Background: Acute myeloid leukemia (AML) and acute lymphoblastic leukemia (ALL)are heterogeneous hematopoietic neoplasms with poor outcomes, their diagnosis require holistic integration of clinical history, morphology, immunophenotype and cytogenetic/molecular genetic analysis.The diagnosis of AML and ALL in Colombia, a middle-income country has significant challenges due to delays in diagnosis confirmation, which can range from 9 to 24 days, or even longer in areas with limited access to healthcare services with negative impacts in the patient's outcomes. Images analysis throw deep learning using vision transformers techniques can be affordable strategies for developing diagnosis support models for acute leukemias. This study aims to present results of an Artificial intelligence (AI)-based model to differentiate myeloblasts from lymphoblast.

Methods: This was a retrospective, diagnosis study conducted in the Hospital de San Jose in Bogotá analyzing bone marrow smears of 24 acute myeloid leukemia, 19 acute lymphoblastic leukemia and 5 acute promyelocytic leukemia (APL) cases attended between 2021 and march 2025. Clinical information of adult patients (≥18 years) diagnosed with AML, ALL and APL was analyzed including demographics, disease diagnosis, treatment and outcome data. The bone marrow smears of the cases were scanned with high resolution scanner Ventana DP200, then those samples were manually annotated in the QuPath software and curated by two expert morphologists. Then images were processed to enhance visual characteristics like high definition preserving their distinctive features. A Phyton-based code was developed for the recognition of blast cells, emphasizing in differentiation between myeloblasts and lymphoblasts using PyTorch library. A second task, the classification of acute promyelocytic leukemia (APL) cases from other AML cases was also analyzed. Five models were trained, two of them based on vision transformers (ConvNeXt Small/Large and Swin Transformer Tiny) and the other three models based on convolutional neural networks (EfficientNet-B0, VGG16 and ResNet50). Evaluation was performed with the validation set.
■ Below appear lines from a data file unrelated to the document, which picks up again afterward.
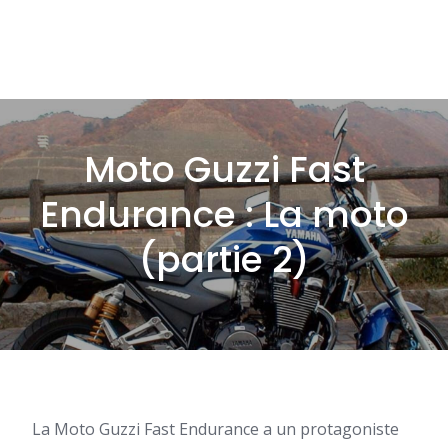
Moto Guzzi Fast
Endurance : La moto
(partie 2)
La Moto Guzzi Fast Endurance a un protagoniste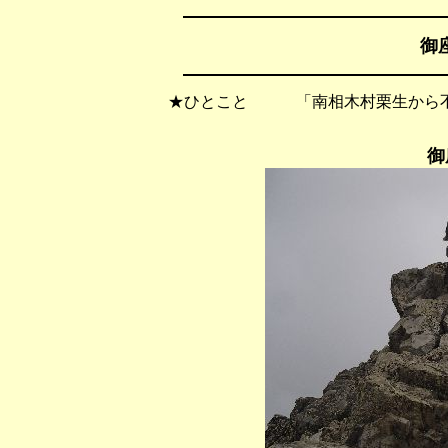
御座
★ひとこと 「南相木村栗生から不
御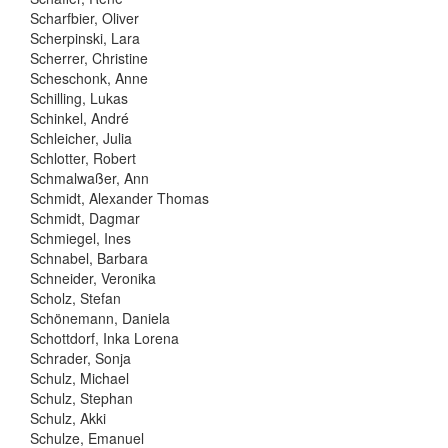
Scharfbier, Oliver
Scherpinski, Lara
Scherrer, Christine
Scheschonk, Anne
Schilling, Lukas
Schinkel, André
Schleicher, Julia
Schlotter, Robert
Schmalwaßer, Ann
Schmidt, Alexander Thomas
Schmidt, Dagmar
Schmiegel, Ines
Schnabel, Barbara
Schneider, Veronika
Scholz, Stefan
Schönemann, Daniela
Schottdorf, Inka Lorena
Schrader, Sonja
Schulz, Michael
Schulz, Stephan
Schulz, Akki
Schulze, Emanuel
Descriptive statistics, accuracy metrics and area under the curve (AUC-ROC) are reported.

Results: The median age at diagnosis was 53±16 years (range, 26-80) in AML, 40±18 (range, 20-76) years for ALL, and 53±16 years for APL, with a predominance of males (75% in AML cases, 57% in ALL cases and 80% en APL cases). At diagnosis, hyperleukocytosis was present in 42% of ALL cases. A total of 5454 images from AML and 4689 from ALL were used for training; 606 images from AML and 522 from ALL for validation. The best accuracy for morphological differentiation between myeloblasts and lymphoblast was performed by the models based on vision transformers, the ConvNeXt small model showed 99.67% sensitivity, 98.58% specificity, 99.02% value predictive positive and 99.61% negative predictive value with an AUC-ROC of 0.998. The models EfficientNet B0 and ConvNeXt Small were the least accurate for the differentiation of APL whereas models like ConvNeXt Large, which has a higher-capacity architecture achieved a 64.58% accuracy and an AUC-ROC of 0.9407.

Conclusions: The results obtained in this study show that the AI-based bone marrow morphological analysis system can be a tool for the successful differentiation of myeloblasts and lymphoblasts, specially implementing vision transformers-based models. Large-scale validation studies are warranted to further validate the clinical utility of this system.